Open a-l-e-x-d-s-9 opened 12 months ago
Thanks for the suggestion! The feature is very interesting.
However, it will take a lot of work to implement. While it is a random selection, it would not be desirable to be completely random. Because some of images might not be selected for long time in training. Therefore, it would require selecting images from each folder in a pre-shuffled order and at a specified ratio, to enumerate all images.
Also, since DataLoader runs in a multi-process fashion, we would have to synchronize the order in all processes.
Any PR would be appreciated😅
@kohya-ss Thank you for your response. In ED2 the feature is pseudo random and based on seed used for training. I think it's good enough, and there is no need to force full rotation of images or sync between DataLoaders. I'll be happy to implement this feature myself, but I couldn't figure out how and when exactly the system is handling repeats - to switch them to portion of files in a folder. If you can point me to specific file or functions, I would appreciate it.
Thank you for your suggestion. I agree that the full rotation and the synchronization are not needed, especially the dataset is small. However, if the dataset has 1,000 or more images, and we train the model with the dataset for several epochs, a certain number of images will not be used for the training.

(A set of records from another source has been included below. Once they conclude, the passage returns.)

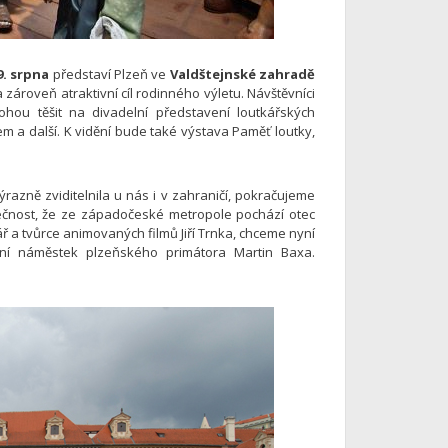
. srpna
představí Plzeň ve
Valdštejnské zahradě
 zároveň atraktivní cíl rodinného výletu. Návštěvníci
ou těšit na divadelní představení loutkářských
em a další. K vidění bude také výstava Paměť loutky,
ýrazně zviditelnila u nás i v zahraničí, pokračujeme
utečnost, že ze západočeské metropole pochází otec
ř a tvůrce animovaných filmů Jiří Trnka, chceme nyní
vní náměstek plzeňského primátora Martin Baxa.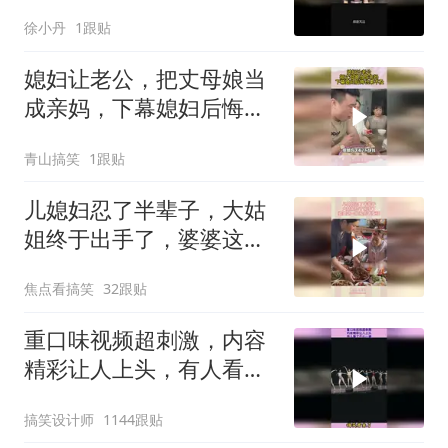
徐小丹
1跟贴
媳妇让老公，把丈母娘当
成亲妈，下幕媳妇后悔也
来不及
青山搞笑
1跟贴
儿媳妇忍了半辈子，大姑
姐终于出手了，婆婆这一
脚挨的不冤枉
焦点看搞笑
32跟贴
重口味视频超刺激，内容
精彩让人上头，有人看了
不止一遍
搞笑设计师
1144跟贴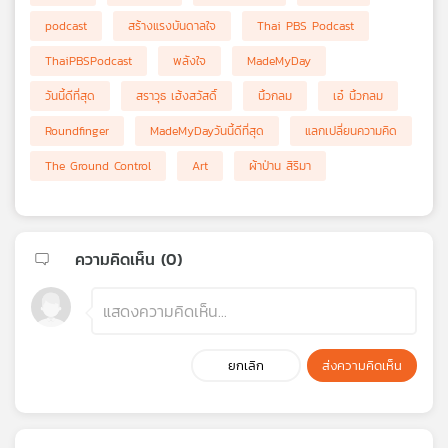
podcast
สร้างแรงบันดาลใจ
Thai PBS Podcast
ThaiPBSPodcast
พลังใจ
MadeMyDay
วันนี้ดีที่สุด
สราวุธ เฮ้งสวัสดิ์
นิ้วกลม
เอ๋ นิ้วกลม
Roundfinger
MadeMyDayวันนี้ดีที่สุด
แลกเปลี่ยนความคิด
The Ground Control
Art
ผ้าป่าน สิริมา
ความคิดเห็น (
0
)
ยกเลิก
ส่งความคิดเห็น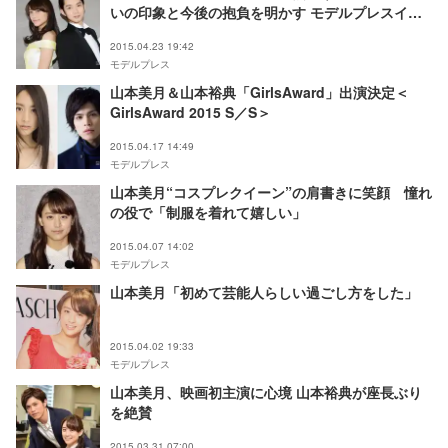
いの印象と今後の抱負を明かす モデルプレスイン
タビュー
2015.04.23 19:42
モデルプレス
山本美月＆山本裕典「GirlsAward」出演決定＜
GirlsAward 2015 S／S＞
2015.04.17 14:49
モデルプレス
山本美月“コスプレクイーン”の肩書きに笑顔 憧れ
の役で「制服を着れて嬉しい」
2015.04.07 14:02
モデルプレス
山本美月「初めて芸能人らしい過ごし方をした」
2015.04.02 19:33
モデルプレス
山本美月、映画初主演に心境 山本裕典が座長ぶり
を絶賛
2015.03.31 07:00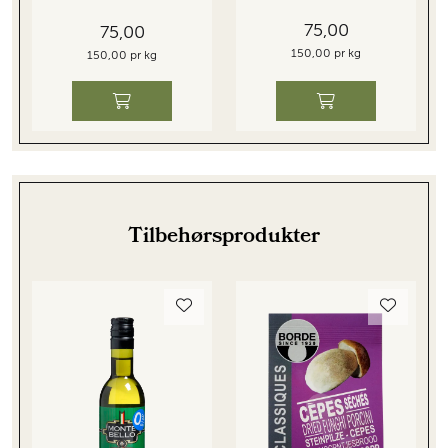
75,00
75,00
150,00 pr kg
150,00 pr kg
Tilbehørsprodukter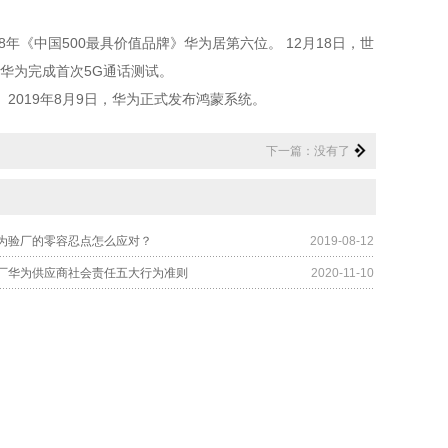
8
年《中国
500
最具价值品牌》华为居第六位。
12
月
18
日，世
华为完成首次
5G
通话测试。
。
2019
年
8
月
9
日，华为正式发布鸿蒙系统。
下一篇：没有了
I华为验厂的零容忍点怎么应对？
2019-08-12
I验厂华为供应商社会责任五大行为准则
2020-11-10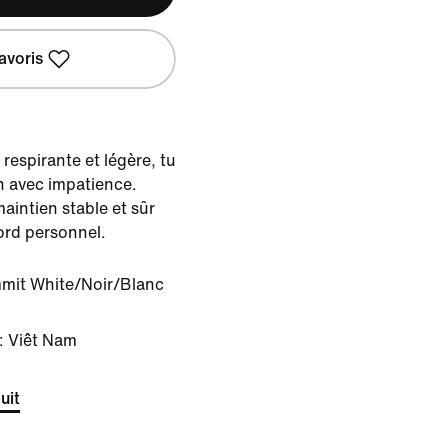
avoris
respirante et légère, tu
n avec impatience.
aintien stable et sûr
cord personnel.
mit White/Noir/Blanc
: Viêt Nam
uit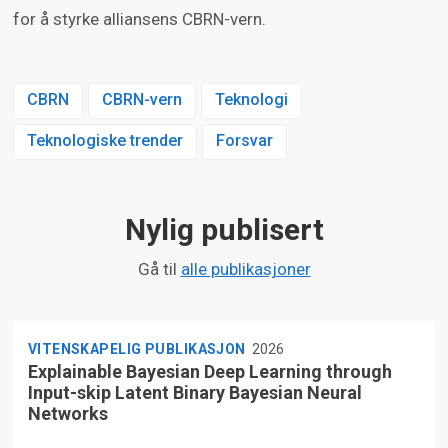
for å styrke alliansens CBRN-vern.
CBRN
CBRN-vern
Teknologi
Teknologiske trender
Forsvar
Nylig publisert
Gå til
alle publikasjoner
VITENSKAPELIG PUBLIKASJON
2026
Explainable Bayesian Deep Learning through
Input-skip Latent Binary Bayesian Neural
Networks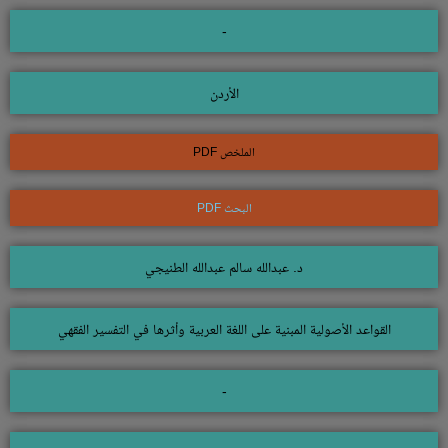
-
الأردن
الملخص PDF
البحث PDF
د. عبدالله سالم عبدالله الطنيجي
القواعد الأصولية المبنية على اللغة العربية وأثرها في التفسير الفقهي
-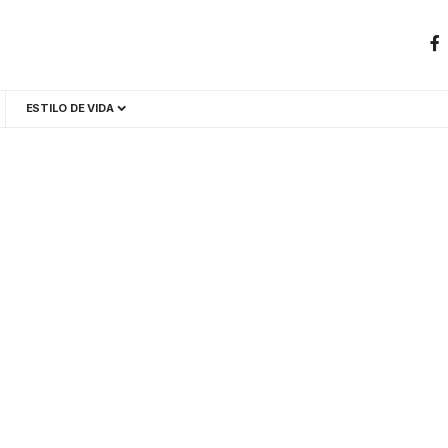
ESTILO DE VIDA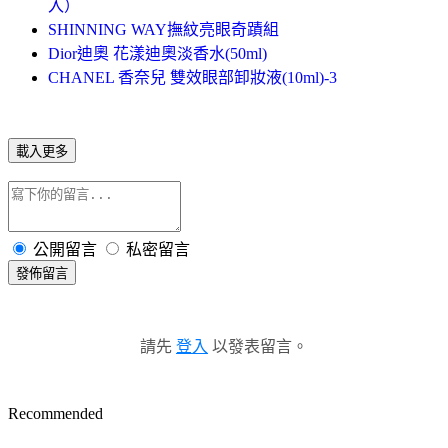
入）
SHINNING WAY撫紋亮眼奇蹟組
Dior迪奧 花漾迪奧淡香水(50ml)
CHANEL 香奈兒 雙效眼部卸妝液(10ml)-3
載入更多
公開留言
私密留言
發佈留言
請先
登入
以發表留言。
Recommended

On the other hand, the repeat count method forces to use all images in one epoch.
Therefore I think the repeat count method will be suitable to balance the different subjects.
@kohya-ss There is a small misunderstanding that I want to clear up. The multiplier is an extension of the current repeat method; it doesn't change how the system handles full repeats, and users will be able to use it in the same way they do now. For example, with repeats of 2, the multiplier will be 2, and the system will add all images inside this folder for training exactly twice. There is no randomness in the integer part of the multiplier. The difference occurs only in the fractional part of the multiplier. So, for a multiplier of 2.5 - the integer 2 will add all images from the folder twice, and 0.5 will add only 50% additional images from the folder. The multiplier won't change system behavior or user experience for users who use repeats. But it will allow for much better subject balancing between multiple subjects in a way that's impossible now.

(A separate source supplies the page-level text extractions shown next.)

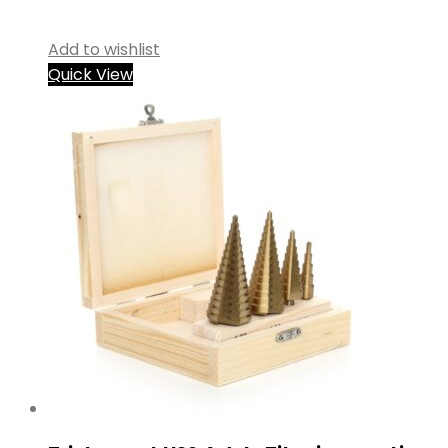
Add to wishlist
Quick View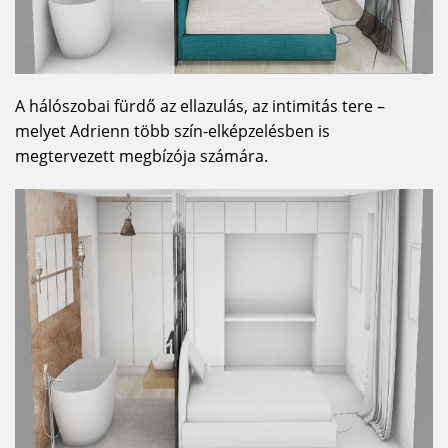
A hálószobai fürdő az ellazulás, az intimitás tere –
melyet Adrienn több szín-elképzelésben is
megtervezett megbízója számára.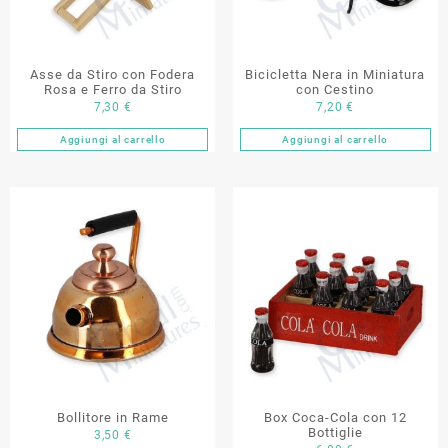
Asse da Stiro con Fodera
Bicicletta Nera in Miniatura
Rosa e Ferro da Stiro
con Cestino
7,30
€
7,20
€
Aggiungi al carrello
Aggiungi al carrello
Bollitore in Rame
Box Coca-Cola con 12
Bottiglie
3,50
€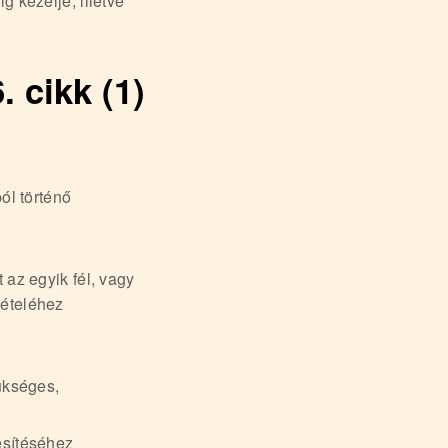
 kezelje, illetve
 cikk (1)
ól történő
 az egyik fél, vagy
tételéhez
ükséges,
esítéséhez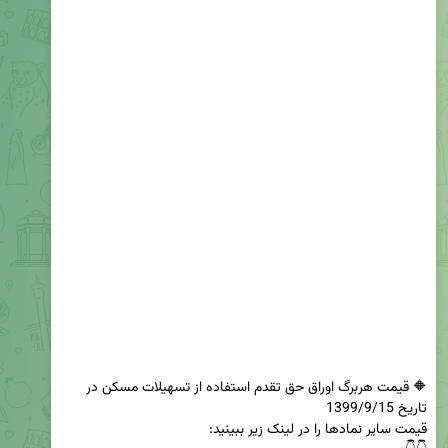
🔶 قیمت هربرگ اوراق حق تقدم استفاده از تسهیلات مسکن در 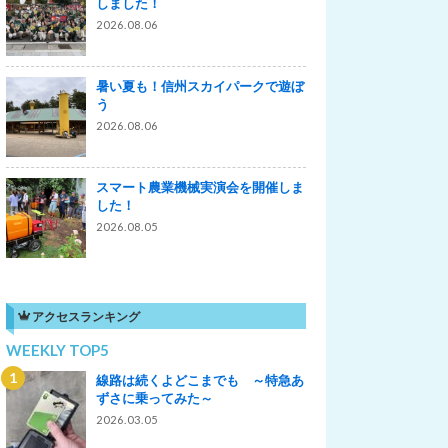
しました！
2026.08.06
暑い夏も！信州スカイパークで遊ぼ
う
2026.08.06
スマート農業機械実演会を開催しま
した！
2026.08.05
アクセスランキング
WEEKLY TOP5
線路は続くよどこまでも ～特急あ
ずさに乗ってみた～
2026.03.05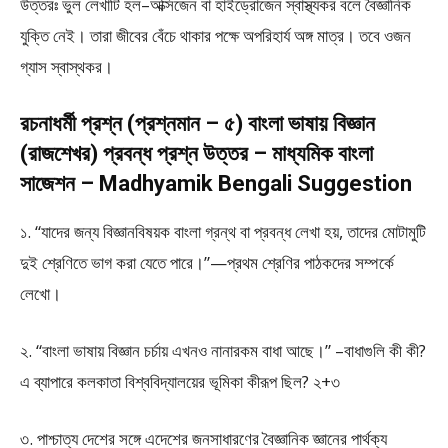
উত্তরঃ ভুল লেখাটি হল–অক্সিজেন বা হাইড্রোজেন স্বাস্থ্যকর বলে বৈজ্ঞানিক
যুক্তি নেই। তারা জীবের বেঁচে থাকার পক্ষে অপরিহার্য অঙ্গ মাত্র। তবে ওজন
গ্যাস স্বাস্থকর।
রচনাধর্মী প্রশ্ন (প্রশ্নমান – ৫) বাংলা ভাষায় বিজ্ঞান
(রাজশেখর) প্রবন্ধ প্রশ্ন উত্তর – মাধ্যমিক বাংলা
সাজেশন – Madhyamik Bengali Suggestion
১. “যাদের জন্য বিজ্ঞানবিষয়ক বাংলা গ্রন্থ বা প্রবন্ধ লেখা হয়, তাদের মোটামুটি
দুই শ্রেণিতে ভাগ করা যেতে পারে।”—প্রথম শ্রেণির পাঠকদের সম্পর্কে
লেখো।
২. “বাংলা ভাষায় বিজ্ঞান চর্চায় এখনও নানারকম বাধা আছে।” –বাধাগুলি কী কী?
এ ব্যাপারে কলকাতা বিশ্ববিদ্যালয়ের ভূমিকা কীরূপ ছিল? ২+৩
৩. পাশ্চাত্য দেশের সঙ্গে এদেশের জনসাধারণের বৈজ্ঞানিক জ্ঞানের পার্থক্য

Thanks for your comment. I may have misunderstood something.
Suppose the repeats is 2. if there are 3 images (image A to C), the current method prepares 6 images image-A (1), image-A (2), image-B (1), image-B (2), image-C (1), image-C (2)
, and shuffles them and trains.
If the multiplier is 2.5, the number of images per epoch is 6*2.5=15
. If we use random.choice(list_of_6_images)
to select a particular image, the selection will be biased.
Therefore, if shown in pseudo code, would it be implemented as follows?
if index < num_of_images_with_repeats * int_part_of_multiplier:
image = list_of_6_images[index % num_of_images_with_repeats]
else:
image = random.choice(list_of_6_images)
I think this will work fine if the multiplier > 1.0, but if the multiplier < 1.0, the full rotations issue still remains.
@kohya-ss I added a few examples below with a python code. The fraction part rotation is handled by a probabilistic selection of images every epoch, there is no need to enforce deterministic rotation. I want to explain how I used this feature in ED2 with 25 subjects, each subject had a different number of images, between 50 and 300 images for each subject. I calculated (with a script, but it can be done manually) a multiplier for each folder, so each subject will use only 25 images per epoch. That way no images would be discarded, and they all can participate in the training, also the balance between subjects is always kept. Unfortunately, it's not something that can be done with the current implementation of repeats in kohya-ss/sd-scripts.
Here are the prints from the code:
- Example of two consecutive epochs with the same folder, with multiplier 2.5, epochs 1, 2:
**************************************************
Multiplier: 2.5, sources: ['A1', 'B1', 'C1', 'D1']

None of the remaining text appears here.